When Neil Armstrong died in 2012, we were suddenly made aware that the 12 moonwalkers—of whom eight remain—are an endangered species whose numbers have little hope of augmentation. It’s not just that nobody else is going to the moon any time soon: The very type of person we sent seems to be extinct. Today’s astronauts all have impressive academic and flying credentials, but the energy their predecessors put into war and deadly test piloting has been consumed with public-relations drills, and they come off more like schoolteachers than warriors.

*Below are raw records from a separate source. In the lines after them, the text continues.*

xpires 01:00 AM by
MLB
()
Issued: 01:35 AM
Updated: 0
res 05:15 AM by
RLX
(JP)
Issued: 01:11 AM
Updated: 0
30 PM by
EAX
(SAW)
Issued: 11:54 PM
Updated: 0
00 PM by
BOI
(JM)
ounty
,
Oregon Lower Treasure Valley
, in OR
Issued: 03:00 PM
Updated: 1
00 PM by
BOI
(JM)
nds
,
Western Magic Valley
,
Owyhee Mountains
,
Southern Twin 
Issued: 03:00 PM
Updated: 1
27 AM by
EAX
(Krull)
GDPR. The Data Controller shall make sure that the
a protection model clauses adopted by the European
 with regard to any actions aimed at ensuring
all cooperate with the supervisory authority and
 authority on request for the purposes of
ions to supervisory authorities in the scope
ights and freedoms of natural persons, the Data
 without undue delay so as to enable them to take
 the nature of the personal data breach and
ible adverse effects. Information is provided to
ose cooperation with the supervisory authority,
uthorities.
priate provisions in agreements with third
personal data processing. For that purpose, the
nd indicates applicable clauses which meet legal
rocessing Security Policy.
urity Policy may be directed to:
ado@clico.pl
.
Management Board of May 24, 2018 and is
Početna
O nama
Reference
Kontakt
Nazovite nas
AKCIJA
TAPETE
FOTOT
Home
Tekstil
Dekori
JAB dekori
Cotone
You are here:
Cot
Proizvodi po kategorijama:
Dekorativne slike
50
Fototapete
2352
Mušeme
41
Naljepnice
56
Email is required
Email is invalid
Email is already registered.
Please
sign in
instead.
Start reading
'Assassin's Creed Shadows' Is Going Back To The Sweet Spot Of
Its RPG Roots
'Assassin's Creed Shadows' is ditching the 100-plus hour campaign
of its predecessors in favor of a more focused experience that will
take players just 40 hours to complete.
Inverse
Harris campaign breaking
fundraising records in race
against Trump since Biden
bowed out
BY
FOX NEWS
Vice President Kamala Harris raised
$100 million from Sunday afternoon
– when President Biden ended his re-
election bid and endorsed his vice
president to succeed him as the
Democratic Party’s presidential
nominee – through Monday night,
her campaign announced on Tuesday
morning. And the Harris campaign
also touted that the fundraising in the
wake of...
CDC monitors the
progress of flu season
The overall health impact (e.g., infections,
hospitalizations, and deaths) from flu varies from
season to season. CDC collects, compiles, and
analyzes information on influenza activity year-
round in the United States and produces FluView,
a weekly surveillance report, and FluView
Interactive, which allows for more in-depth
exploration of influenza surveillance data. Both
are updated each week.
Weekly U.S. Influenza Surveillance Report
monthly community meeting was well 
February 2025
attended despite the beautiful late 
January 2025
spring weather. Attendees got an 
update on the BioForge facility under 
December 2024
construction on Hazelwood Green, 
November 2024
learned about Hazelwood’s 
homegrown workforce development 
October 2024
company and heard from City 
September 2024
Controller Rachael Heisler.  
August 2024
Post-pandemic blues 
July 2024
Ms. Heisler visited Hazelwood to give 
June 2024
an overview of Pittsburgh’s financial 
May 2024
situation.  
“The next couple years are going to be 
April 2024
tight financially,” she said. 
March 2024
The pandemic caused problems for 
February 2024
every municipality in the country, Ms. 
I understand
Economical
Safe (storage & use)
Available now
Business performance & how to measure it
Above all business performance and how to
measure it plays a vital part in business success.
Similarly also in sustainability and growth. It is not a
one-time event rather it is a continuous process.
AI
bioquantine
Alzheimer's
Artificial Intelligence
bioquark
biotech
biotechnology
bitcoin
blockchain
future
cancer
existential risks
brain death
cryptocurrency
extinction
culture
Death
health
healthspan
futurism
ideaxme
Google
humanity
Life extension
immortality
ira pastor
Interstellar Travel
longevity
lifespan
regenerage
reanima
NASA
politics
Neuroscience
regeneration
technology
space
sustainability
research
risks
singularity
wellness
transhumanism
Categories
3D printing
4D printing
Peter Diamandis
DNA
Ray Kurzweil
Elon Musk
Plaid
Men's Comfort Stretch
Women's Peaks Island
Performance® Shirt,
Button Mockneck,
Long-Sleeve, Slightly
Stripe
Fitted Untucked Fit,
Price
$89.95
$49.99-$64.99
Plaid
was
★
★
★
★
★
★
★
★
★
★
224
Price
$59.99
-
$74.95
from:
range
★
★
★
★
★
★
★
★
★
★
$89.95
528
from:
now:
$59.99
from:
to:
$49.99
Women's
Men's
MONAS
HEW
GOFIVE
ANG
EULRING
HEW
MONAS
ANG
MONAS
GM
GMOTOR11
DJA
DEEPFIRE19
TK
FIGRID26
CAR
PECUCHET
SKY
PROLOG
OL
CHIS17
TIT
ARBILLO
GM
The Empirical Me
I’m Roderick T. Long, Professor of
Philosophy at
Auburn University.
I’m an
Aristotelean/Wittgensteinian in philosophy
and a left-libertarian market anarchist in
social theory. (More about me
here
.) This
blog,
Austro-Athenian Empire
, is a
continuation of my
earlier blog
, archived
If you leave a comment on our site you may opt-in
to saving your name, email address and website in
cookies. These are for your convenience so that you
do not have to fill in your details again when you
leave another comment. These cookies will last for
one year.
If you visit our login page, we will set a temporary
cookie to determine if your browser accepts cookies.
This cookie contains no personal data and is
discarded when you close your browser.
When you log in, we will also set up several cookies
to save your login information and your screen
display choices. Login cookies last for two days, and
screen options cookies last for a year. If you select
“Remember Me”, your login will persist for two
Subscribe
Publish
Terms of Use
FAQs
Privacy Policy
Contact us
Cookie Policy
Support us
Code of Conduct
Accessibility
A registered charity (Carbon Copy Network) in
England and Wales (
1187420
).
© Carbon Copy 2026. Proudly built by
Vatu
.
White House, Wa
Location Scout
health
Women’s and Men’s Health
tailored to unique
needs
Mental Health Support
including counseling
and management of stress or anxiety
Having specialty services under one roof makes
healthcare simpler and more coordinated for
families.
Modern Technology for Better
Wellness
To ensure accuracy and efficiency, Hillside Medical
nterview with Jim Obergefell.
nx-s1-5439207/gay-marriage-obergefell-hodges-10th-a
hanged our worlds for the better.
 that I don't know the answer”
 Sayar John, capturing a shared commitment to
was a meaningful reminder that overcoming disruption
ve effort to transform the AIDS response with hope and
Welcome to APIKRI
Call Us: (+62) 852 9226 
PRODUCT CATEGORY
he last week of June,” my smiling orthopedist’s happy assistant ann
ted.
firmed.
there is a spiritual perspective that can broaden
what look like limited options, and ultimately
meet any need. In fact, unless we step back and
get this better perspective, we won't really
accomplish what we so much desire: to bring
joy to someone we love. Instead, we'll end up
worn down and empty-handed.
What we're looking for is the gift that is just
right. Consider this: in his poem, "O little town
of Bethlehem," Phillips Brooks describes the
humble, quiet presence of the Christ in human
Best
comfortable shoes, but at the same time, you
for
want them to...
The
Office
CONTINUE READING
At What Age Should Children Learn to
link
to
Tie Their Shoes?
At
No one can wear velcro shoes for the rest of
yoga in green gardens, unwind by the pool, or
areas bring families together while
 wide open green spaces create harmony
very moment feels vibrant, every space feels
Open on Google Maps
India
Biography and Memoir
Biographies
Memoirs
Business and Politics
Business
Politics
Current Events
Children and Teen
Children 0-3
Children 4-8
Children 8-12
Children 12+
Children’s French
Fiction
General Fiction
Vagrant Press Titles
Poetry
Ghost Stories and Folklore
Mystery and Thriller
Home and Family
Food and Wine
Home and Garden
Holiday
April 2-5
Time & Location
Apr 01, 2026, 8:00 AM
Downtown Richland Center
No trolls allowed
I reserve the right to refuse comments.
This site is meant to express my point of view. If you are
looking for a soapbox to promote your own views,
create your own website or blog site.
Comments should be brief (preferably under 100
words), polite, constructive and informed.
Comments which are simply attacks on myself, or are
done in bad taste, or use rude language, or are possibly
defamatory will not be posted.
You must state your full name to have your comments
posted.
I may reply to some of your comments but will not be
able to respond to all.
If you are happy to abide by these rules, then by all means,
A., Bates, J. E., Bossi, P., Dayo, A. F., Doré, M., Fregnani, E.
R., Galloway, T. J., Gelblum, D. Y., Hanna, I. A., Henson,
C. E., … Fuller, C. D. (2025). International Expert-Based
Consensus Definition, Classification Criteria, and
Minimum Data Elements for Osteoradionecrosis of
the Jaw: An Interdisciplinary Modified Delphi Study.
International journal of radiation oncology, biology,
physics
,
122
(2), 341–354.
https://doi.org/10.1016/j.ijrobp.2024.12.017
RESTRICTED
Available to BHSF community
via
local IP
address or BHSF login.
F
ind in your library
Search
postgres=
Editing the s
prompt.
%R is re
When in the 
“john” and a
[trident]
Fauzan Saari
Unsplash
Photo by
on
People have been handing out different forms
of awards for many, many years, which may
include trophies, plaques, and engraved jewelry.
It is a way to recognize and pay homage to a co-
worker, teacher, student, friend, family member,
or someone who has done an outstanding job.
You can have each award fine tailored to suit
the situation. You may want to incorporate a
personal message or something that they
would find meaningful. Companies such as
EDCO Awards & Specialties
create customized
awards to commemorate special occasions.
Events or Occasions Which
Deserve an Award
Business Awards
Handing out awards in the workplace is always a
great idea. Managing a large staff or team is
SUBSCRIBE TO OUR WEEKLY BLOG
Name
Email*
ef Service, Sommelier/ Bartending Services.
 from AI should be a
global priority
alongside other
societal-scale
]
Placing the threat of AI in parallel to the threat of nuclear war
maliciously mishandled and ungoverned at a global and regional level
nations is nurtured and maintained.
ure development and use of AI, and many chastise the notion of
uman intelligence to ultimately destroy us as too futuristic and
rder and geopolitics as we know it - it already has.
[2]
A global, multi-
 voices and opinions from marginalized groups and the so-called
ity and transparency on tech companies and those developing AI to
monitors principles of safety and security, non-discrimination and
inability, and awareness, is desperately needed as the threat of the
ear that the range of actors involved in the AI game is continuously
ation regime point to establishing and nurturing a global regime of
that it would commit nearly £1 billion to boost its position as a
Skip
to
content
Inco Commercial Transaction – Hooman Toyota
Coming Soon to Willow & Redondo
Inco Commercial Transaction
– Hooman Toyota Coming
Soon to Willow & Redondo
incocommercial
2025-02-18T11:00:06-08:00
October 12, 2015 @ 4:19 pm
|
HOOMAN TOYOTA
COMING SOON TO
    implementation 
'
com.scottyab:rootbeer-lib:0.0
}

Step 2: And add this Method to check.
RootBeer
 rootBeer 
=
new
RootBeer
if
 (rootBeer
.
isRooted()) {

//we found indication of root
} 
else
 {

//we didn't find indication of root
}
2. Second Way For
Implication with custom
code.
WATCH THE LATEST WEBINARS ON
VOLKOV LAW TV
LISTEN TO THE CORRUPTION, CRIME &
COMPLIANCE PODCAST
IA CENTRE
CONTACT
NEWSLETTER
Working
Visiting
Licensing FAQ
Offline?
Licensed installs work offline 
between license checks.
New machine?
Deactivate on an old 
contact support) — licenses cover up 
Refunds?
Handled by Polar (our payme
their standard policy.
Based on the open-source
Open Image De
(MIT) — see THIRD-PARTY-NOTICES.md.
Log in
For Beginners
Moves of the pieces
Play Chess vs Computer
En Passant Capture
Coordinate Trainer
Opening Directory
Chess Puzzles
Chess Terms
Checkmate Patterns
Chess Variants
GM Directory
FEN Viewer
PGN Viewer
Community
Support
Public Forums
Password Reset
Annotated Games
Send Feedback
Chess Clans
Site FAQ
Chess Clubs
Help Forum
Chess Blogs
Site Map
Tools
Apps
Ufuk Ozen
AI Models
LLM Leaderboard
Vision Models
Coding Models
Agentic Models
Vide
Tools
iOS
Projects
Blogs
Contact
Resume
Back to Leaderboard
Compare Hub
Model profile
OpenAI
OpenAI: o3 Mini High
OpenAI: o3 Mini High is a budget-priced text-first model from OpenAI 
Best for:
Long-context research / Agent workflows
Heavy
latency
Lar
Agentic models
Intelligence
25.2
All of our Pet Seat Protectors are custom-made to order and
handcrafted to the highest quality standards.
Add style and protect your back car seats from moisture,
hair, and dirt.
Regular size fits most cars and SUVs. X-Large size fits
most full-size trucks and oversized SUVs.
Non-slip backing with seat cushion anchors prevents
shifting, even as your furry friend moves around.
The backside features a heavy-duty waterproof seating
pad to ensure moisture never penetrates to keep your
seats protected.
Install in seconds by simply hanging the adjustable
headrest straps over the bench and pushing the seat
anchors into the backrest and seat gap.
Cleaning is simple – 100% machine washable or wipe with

This is part of what lets us regard the moon landing and the space dramas that bracketed it with something like the awe they deserve. Another factor, strangely enough, is the ubiquity of the electronic computer. The more dependent we become on devices, the harder it is for us to understand how men were sent to the moon using computers of inconceivable crudity—no more sophisticated than the pocket calculators of 1976.
The gulf that separates us from the near past is now so great that we cannot really imagine how one could design a spacecraft, or learn engineering in the first place, or even just look something up, without a computer and a network. Journalists my age will understand how profound and disturbing this break in history is: Do you remember doing your job before Google? It was, obviously, possible, since we actually did it, but how? It is like having a past life as a conquistador or a phrenologist.
The social and psychological explosiveness of the networked thinking machine can be seen in the ways in which we commemorate the moon landing. The 45th anniversary of Apollo 11 has features that were not present for, say, the 30th. One is the growth of conspiracy theories—not just their popularity, but their multiplicity. Poor Buzz Aldrin was told to his face so often that he was lying about going to the moon, he had to punch a guy to make it stop, and even that probably didn’t work. But others believe he did go—and that he saw aliens there. Or an Illuminati moonbase. Or the face of Satan. The various moon madnesses are a model of the way the Internet democratizes truth, whether in the form of history or news or scholarship or civics. Billions of ants, gnawing at the trunks of established narrative. Complete customized realities, set to electronic music and uploaded to YouTube.
But there is something else you’ll find on YouTube if you search for “moon landing”: clips of virtual-reality moon landings from a video game called Kerbal Space Program. I use “video game” as verbal shorthand, but “ballistics simulator” might be better. Kerbal Space Program allows you to build and man spacecraft and explore a fictional solar system with features like our own. Players have to deal with realistic gravitation, materials and pressures, and atmospheric effects. The “game” is not kidding around: Its complexity has made it popular at NASA’s Jet Propulsion Laboratory and private rocketry outfits.
Which is to say that the line between a highly technical job and a pastime is becoming blurry. If you know (or are) a young person who plays Minecraft, Kerbal should remind you of it: an open-ended “game” that is really more of a toy universe. It is hard to escape the suspicion that people being raised on such recreations will be cognitively stronger than those of us who fumbled with Meccano sets. During the Cold War, a frightened America practically had to impress an army of young people into the discipline of physics. Now, tens of thousands train themselves on Newtonian orbital mechanics as a source of idle pleasure. If we ever do form a desire to return to the moon, we will have people who know the way.